Wednesday, October 8, 2008

Surveillance of Children: Good Idea?

On September 17, the House passed the "School Safety Enhancements Act of 2008." Passed by a voice vote, at a time lots of other things were happening.

Sounds like a good thing, right? Promoting "school safety", especially in these "dangerous times", what with student killings, etc. On the other hand, there really is something sinister about federally sponsoring surveillance of children in schools. And why does it have to be federally mandated? Can't school districts tailor their own security according to their own needs?

School Safety Enhancements Act of 2007 - Amends the Omnibus Crime Control and Safe Streets Act of 1968 to: (1) allow the placement and use of surveillance equipment in schools under the matching grant program for public elementary and secondary school security; (2) allow the use of grant funds to establish hotlines or tiplines for reporting potentially dangerous students and situations and for making capital improvements to make school facilities more secure; (3) set the federal matching share of program costs at 80%; and (4) revise application requirements for school security grants.

Requires the Director of the Bureau of Justice Assistance and the Secretary of Education to establish an interagency task force to develop and promulgate advisory school safety guidelines.

Amends the Higher Education Act of 1965 to require each institution of higher education participating in any program under title IV (Student Assistance) of that Act to: (1) conduct an annual campus safety assessment in consultation with local law enforcement officials; and (2) develop and implement a campus emergency response plan that addresses a comprehensive set of emergency situations, including natural disasters, active shooter situations, and terrorism.

The latter "emergency response plan" reminds me of my childhood safety drills, which included (now my age rears its head over Alaska and points south) air raid drills and what to do in case a telephone/electricity pole falls down - and "terrorism" is a safety issue, not to mention "active shooters", which was a thing we didn't hear about back in the Precambrian when I went to school.

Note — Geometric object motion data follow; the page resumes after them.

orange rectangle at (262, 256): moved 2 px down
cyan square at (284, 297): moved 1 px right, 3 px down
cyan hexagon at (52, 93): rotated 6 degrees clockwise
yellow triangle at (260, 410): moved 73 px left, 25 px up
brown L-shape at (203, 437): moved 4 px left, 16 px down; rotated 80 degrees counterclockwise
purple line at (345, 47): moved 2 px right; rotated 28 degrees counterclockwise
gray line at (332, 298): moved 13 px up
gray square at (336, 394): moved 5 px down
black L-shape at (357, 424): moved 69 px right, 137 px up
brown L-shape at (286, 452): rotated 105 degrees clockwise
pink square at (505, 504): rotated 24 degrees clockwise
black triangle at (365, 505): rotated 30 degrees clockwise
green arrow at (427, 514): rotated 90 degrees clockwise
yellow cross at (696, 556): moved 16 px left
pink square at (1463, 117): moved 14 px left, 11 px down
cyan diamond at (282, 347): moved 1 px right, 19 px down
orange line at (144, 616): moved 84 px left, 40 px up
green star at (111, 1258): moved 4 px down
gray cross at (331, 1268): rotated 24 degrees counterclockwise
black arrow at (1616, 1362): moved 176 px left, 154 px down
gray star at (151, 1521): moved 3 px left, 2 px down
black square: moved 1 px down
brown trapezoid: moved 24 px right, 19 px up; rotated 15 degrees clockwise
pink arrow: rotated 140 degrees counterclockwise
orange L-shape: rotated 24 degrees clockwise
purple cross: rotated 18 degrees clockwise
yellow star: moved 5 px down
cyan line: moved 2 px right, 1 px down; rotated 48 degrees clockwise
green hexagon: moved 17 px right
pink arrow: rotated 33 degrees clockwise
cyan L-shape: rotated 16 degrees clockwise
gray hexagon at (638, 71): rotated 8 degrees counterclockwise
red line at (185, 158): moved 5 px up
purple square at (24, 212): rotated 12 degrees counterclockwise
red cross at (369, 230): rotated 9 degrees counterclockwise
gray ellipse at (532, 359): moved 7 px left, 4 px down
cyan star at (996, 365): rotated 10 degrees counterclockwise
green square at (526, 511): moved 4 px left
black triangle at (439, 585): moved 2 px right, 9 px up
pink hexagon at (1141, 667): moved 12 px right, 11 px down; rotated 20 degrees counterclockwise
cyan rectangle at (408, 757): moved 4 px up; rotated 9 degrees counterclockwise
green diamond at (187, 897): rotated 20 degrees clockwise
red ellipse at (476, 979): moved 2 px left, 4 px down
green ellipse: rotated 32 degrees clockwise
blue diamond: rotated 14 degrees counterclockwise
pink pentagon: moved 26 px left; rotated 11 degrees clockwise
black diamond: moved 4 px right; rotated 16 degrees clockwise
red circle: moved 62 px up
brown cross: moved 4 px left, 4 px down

And the latter paragraph refers to "higher education" where the word "children" doesn't exactly apply. But the issue here is that children will be under surveillance all across the country, and the law enforcement-school relationship doesn't need the federal government to mandate it in order to work. Law enforcement and schools should establish their own relationships in each community without there being strong federal mandates and coordination. Why? Because doing so makes a network that could be used for somehow "other purposes", and it gives us that feeling that the government is trying to control us unnecessarily.

Citizens in communities should be able to handle their own schools and police. What happened in Columbine was not because of lack of surveillance. The issues are much deeper than that, and surveillance and police-state tactics only exacerbate the marginalizing of students who may need more love and attention.